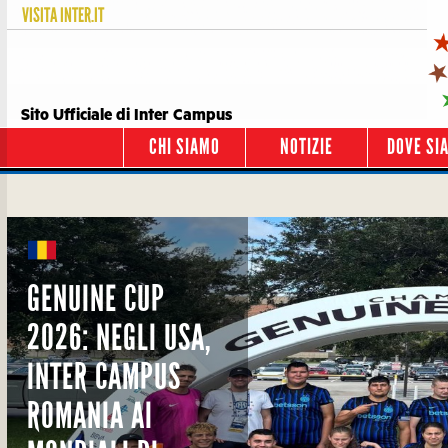
VISITA
INTER.IT
Sito Ufficiale di Inter Campus
CHI SIAMO
NOTIZIE
DOVE SI
GENUINE CUP
2026: NEGLI USA,
INTER CAMPUS
ROMANIA AI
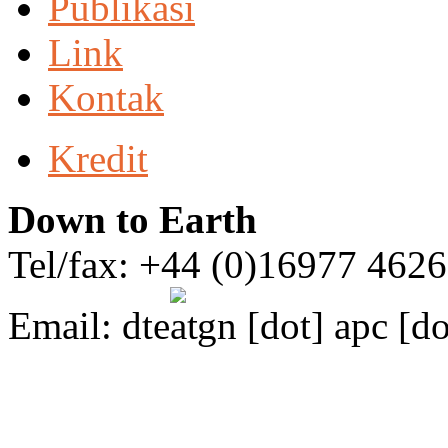
Publikasi
Link
Kontak
Kredit
Down to Earth
Tel/fax: +44 (0)16977 462
Email:
dte
gn [dot] apc [do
·····
[EXERCISE DESCRIPTION]: Where a picture appears, omit it, and otherwise retype the material exactly.

[RESPONSE TO THE EXERCISE]:
VISITA
INTER.IT
Sito Ufficiale di Inter Campus
CHI SIAMO
NOTIZIE
DOVE SI
GENUINE CUP
2026: NEGLI USA,
INTER CAMPUS
ROMANIA AI
Publikasi
Link
Kontak
Kredit
Down to Earth
Tel/fax: +44 (0)16977 462
Email:
dte
gn [dot] apc [do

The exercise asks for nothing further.